Bei Angriffen auf Wohngebiete in der iranischen Hauptstadt Teheran und der Kurdenprovinz Kermanschah sind Medienberichten zufolge mehr als 20 Zivilisten ums Leben gekommen. In Teheran starben im Stadtviertel Schahr-e Rey zehn Bewohner eines Wohnkomplexes bei einem Raketenangriff der amerikanisch-israelischen Streitkräfte, wie die staatliche Nachrichtenagentur Irna unter Berufung auf einen Feuerwehrsprecher berichtete.

18:01 Uhr – Merz: USA und Israel verstricken sich jeden Tag tiefer in den Krieg

Friedrich Merz hat nach eigenen Worten wenig Hoffnung, dass der Iran-Krieg schnell endet. „Zurzeit verstricken sich die Amerikaner und die Israelis in diesem Konflikt jeden Tag tiefer“, sagt der Kanzler bei einer Veranstaltung der „Frankfurter Allgemeinen Zeitung“. Er bezweifele, dass es eine wirkliche Strategie gebe.
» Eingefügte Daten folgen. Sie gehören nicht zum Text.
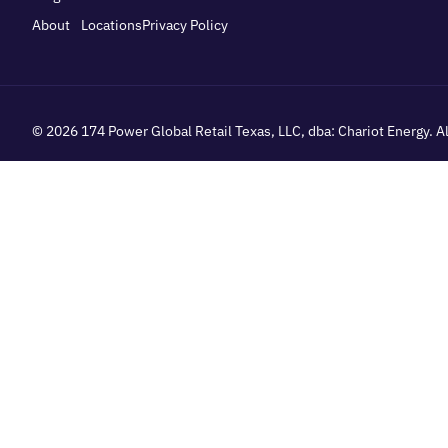
About
Locations
Privacy Policy
© 2026
174 Power Global Retail Texas, LLC
, dba: Chariot Energy. 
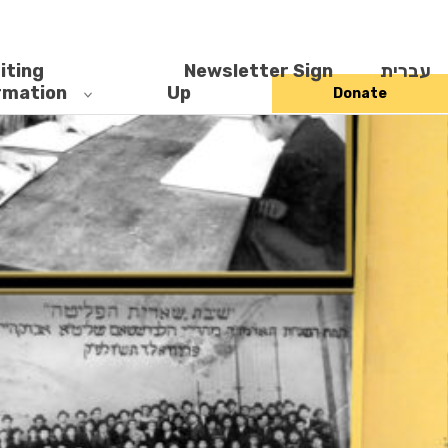
iting
Newsletter Sign
עברית
rmation
Up
Donate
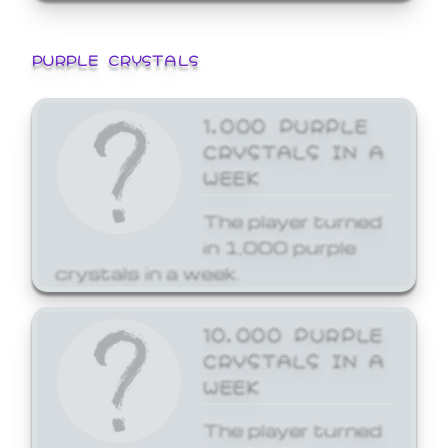
PURPLE CRYSTALS
1,000 PURPLE
CRYSTALS IN A
WEEK
The player turned
in 1,000 purple
crystals in a week.
10,000 PURPLE
CRYSTALS IN A
WEEK
The player turned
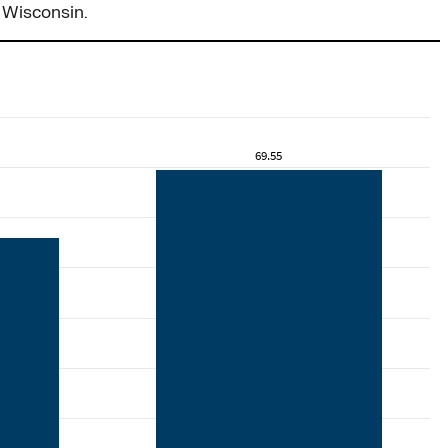
 Wisconsin.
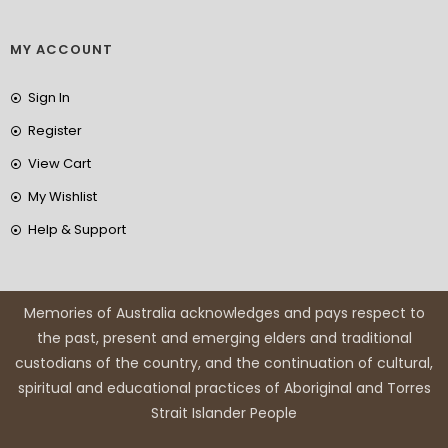
MY ACCOUNT
Sign In
Register
View Cart
My Wishlist
Help & Support
Memories of Australia acknowledges and pays respect to
the past, present and emerging elders and traditional
custodians of the country, and the continuation of cultural,
spiritual and educational practices of Aboriginal and Torres
Strait Islander People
Wenn „Regime Change“, also der Sturz der Regierung in Teheran das Ziel sei, glaube er nicht, dass dieses Ziel erreicht werde. „Ich habe große Zweifel, ob es eine Strategie gibt und ob diese Strategie dann tatsächlich auch erfolgreich ​ausgeübt wird“, sagt Merz. „Insofern könnte es auch noch etwas länger dauern. Es wird wahrscheinlich nicht besser.“

17:23 Uhr – Rubio stellt Kriegsende in den „nächsten zwei Wochen“ in Aussicht

US-Außenminister Marco Rubio hat Insidern zufolge seinen G-7-Kollegen bei einem Treffen in Frankreich mitgeteilt, dass der Iran-Krieg innerhalb von Wochen zu Ende sein dürfte. Der französische Sender BFMTV berichtet konkret von den „nächsten zwei Wochen“, in denen der Krieg zu Ende sei. Rubio zufolge sei der Einsatz von Bodentruppen nicht nötig.
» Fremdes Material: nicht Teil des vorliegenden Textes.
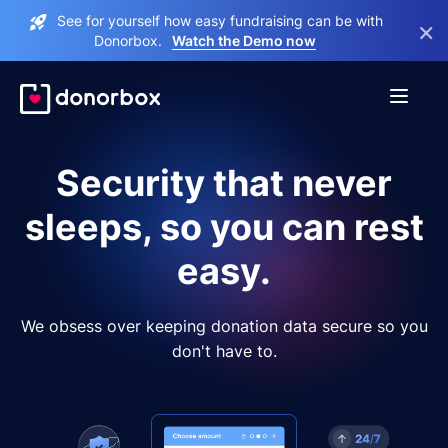
See for yourself how easy fundraising can be with
×
Donorbox.
Watch the Demo now
Security that never
sleeps, so you can rest
easy.
We obsess over keeping donation data secure so you
don't have to.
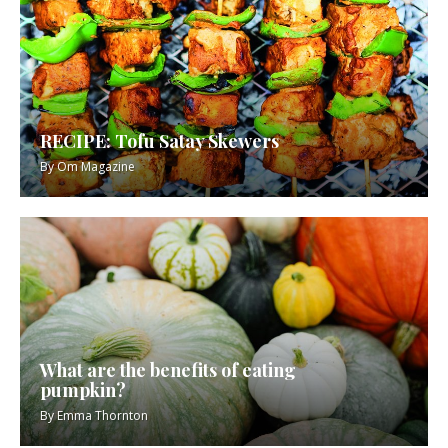
RECIPE: Tofu Satay Skewers
By
Om Magazine
What are the benefits of eating
pumpkin?
By
Emma Thornton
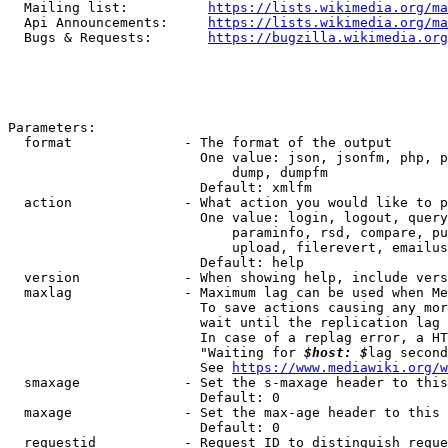
  Mailing list:          
https://lists.wikimedia.org/ma
  Api Announcements:     
https://lists.wikimedia.org/ma
  Bugs & Requests:       
https://bugzilla.wikimedia.org
Parameters:

  format              - The format of the output

                        One value: json, jsonfm, php, p
                            dump, dumpfm

                        Default: xmlfm

  action              - What action you would like to p
                        One value: login, logout, query
                            paraminfo, rsd, compare, pu
                            upload, filerevert, emailus
                        Default: help

  version             - When showing help, include vers
  maxlag              - Maximum lag can be used when Me
                        To save actions causing any mor
                        wait until the replication lag 
                        In case of a replag error, a HT
                        "Waiting for 
$host: $
lag second
                        See 
https://www.mediawiki.org/w
  smaxage             - Set the s-maxage header to this
                        Default: 0

  maxage              - Set the max-age header to this 
                        Default: 0

  requestid           - Request ID to distinguish reque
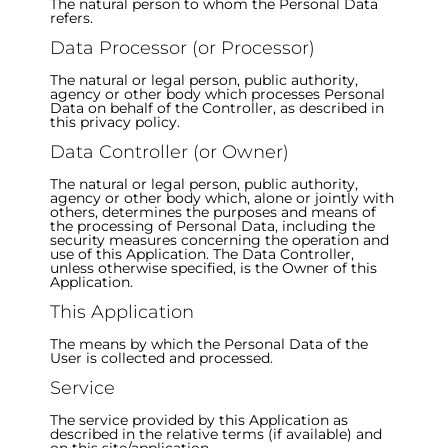
The natural person to whom the Personal Data
refers.
Data Processor (or Processor)
The natural or legal person, public authority,
agency or other body which processes Personal
Data on behalf of the Controller, as described in
this privacy policy.
Data Controller (or Owner)
The natural or legal person, public authority,
agency or other body which, alone or jointly with
others, determines the purposes and means of
the processing of Personal Data, including the
security measures concerning the operation and
use of this Application. The Data Controller,
unless otherwise specified, is the Owner of this
Application.
This Application
The means by which the Personal Data of the
User is collected and processed.
Service
The service provided by this Application as
described in the relative terms (if available) and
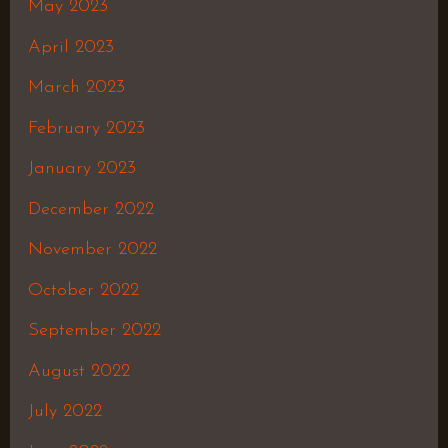
May 2023
April 2023
March 2023
February 2023
January 2023
December 2022
November 2022
October 2022
September 2022
August 2022
July 2022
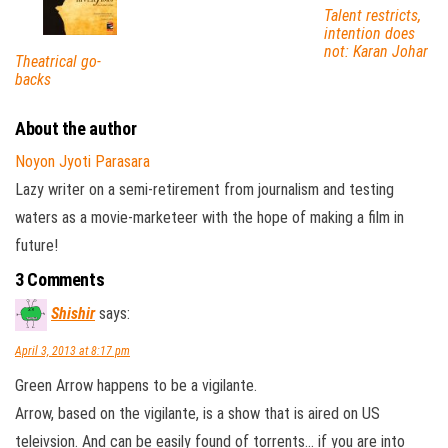
Talent restricts,
intention does
not: Karan Johar
Theatrical go-
backs
About the author
Noyon Jyoti Parasara
Lazy writer on a semi-retirement from journalism and testing
waters as a movie-marketeer with the hope of making a film in
future!
3 Comments
Shishir
says:
April 3, 2013 at 8:17 pm
Green Arrow happens to be a vigilante.
Arrow, based on the vigilante, is a show that is aired on US
teleivsion. And can be easily found of torrents… if you are into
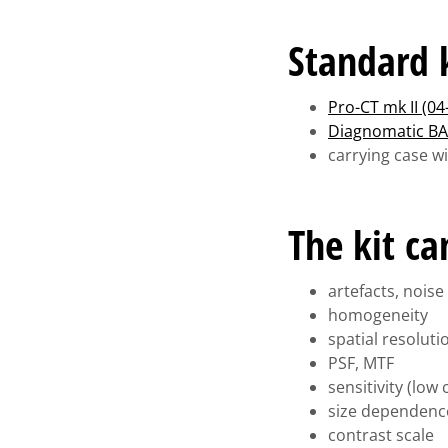
Standard k
Pro-CT mk II (04
Diagnomatic BA
carrying case w
The kit c
artefacts, noise
homogeneity
spatial resoluti
PSF, MTF
sensitivity (low
size dependenc
contrast scale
Zugleich sagte Rubio, dass er deren Einsatz nicht kategorisch ausschließe. Die USA würden sich diese Flexibilität vorbehalten, um Präsident Donald Trump „maximale Handlungsfreiheit und maximale Möglichkeiten zu geben, sich auf Eventualitäten einzustellen“.
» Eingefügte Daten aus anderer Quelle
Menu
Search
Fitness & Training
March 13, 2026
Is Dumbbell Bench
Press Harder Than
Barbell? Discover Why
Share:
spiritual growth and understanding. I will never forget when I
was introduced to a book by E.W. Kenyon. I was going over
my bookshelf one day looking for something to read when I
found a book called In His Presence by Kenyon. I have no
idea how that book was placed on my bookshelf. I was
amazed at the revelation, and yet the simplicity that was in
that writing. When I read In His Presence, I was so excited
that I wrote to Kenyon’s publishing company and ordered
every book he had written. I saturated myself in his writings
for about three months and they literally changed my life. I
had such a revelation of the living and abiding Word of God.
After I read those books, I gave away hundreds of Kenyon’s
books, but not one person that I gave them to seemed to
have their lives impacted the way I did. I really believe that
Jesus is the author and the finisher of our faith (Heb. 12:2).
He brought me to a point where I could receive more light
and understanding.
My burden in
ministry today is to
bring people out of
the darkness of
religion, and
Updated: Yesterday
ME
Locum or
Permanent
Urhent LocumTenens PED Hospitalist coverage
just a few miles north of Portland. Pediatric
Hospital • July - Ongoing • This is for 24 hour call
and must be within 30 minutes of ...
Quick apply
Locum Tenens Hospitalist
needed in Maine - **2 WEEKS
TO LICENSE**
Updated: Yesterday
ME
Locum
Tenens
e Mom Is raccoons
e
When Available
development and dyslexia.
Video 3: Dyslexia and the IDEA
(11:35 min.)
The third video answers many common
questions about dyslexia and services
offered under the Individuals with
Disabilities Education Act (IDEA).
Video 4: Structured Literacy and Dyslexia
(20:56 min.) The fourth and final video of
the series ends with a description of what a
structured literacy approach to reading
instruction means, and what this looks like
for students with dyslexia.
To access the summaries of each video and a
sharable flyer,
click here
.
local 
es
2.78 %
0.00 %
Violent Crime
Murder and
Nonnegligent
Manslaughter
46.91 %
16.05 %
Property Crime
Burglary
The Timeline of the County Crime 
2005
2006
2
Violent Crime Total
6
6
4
Zudem habe Rubio die anderen Minister nicht gebeten, Schiffe zur Öffnung der Straße von Hormus zu entsenden, sagen drei mit den Gesprächen vertraute Personen zudem der Nachrichtenagentur Reuters. Allerdings sollten sie sich auf ein Engagement nach Kriegsende vorbereiten.